An aerial view of pancake ice and melt on July 19, 2022 captured on a NASA Gulfstream V aircraft during an aerial mission with University of Texas scientists to measure Arctic sea ice melt. New observations from ICESAT-2 show dramatic thinning of Arctic sea ice in just three years. Over the past two decades, the Arctic has lost about a third of its winter sea ice volume, largely due to a decline in sea ice that persists over several years, called multiyear ice, according to a new study.

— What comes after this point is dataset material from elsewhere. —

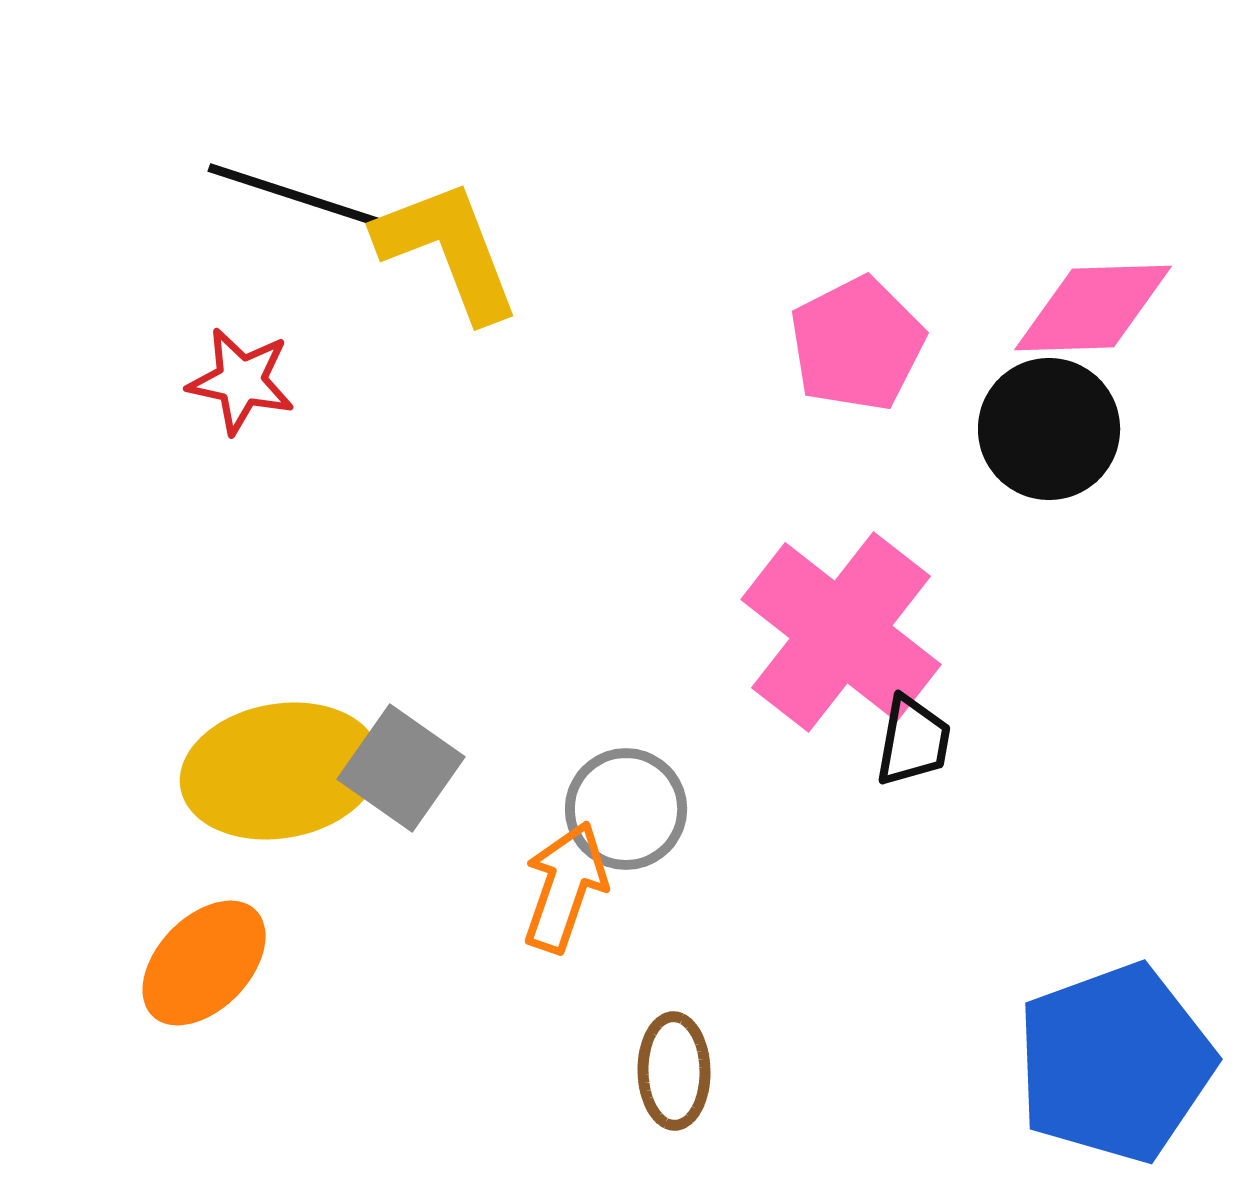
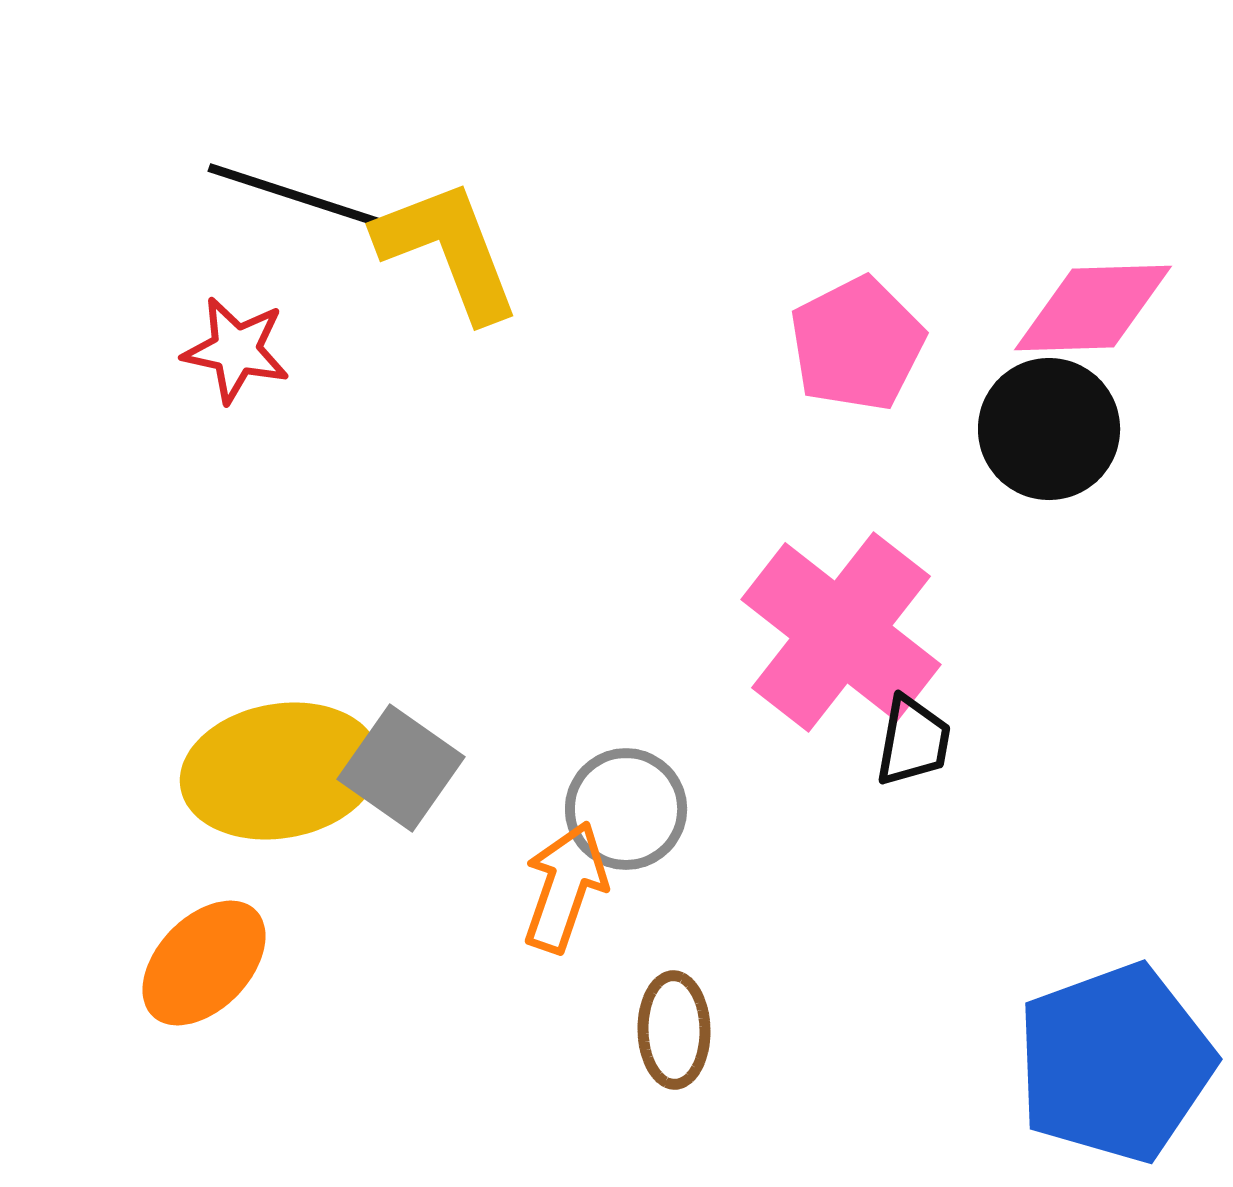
red star: moved 5 px left, 31 px up
brown ellipse: moved 41 px up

The study also found that sea ice is likely thinner than previous estimates.

Kerem Yucel | afp | Getty Images

And then there’s land ice

In addition to sea ice, both poles have quite massive amounts of ice on land.

Annual loss of land ice in the Arctic since 2002 has been 276 billion tons a year versus 146 billion tons a year in Antarctica, NOAA’s Diamond told CNBC. “They’re both in the same downward direction,” she said.

While sea ice does not directly contribute to sea level rise, land ice melt does.

“The melting of these ice sheets is accelerating rapidly, right now they’re losing about 400 billion tons of ice every year. That’s enough ice to cover all of New York City by about 1,000 feet of ice and that’s only one ice loss. year,” Notz told CNBC.

The melting of land ice in parts of the Antarctic ice sheet may be approaching a “tipping point,” Notz told CNBC.

“With just a little additional warming, the loss of parts of the ice sheet could become unstoppable for many centuries or millennia to come, even if we cool the climate again. This is because some processes within the ice sheet become autonomous as they accelerate and increasingly independent of the warming that triggered the initial ice loss,” Notz said.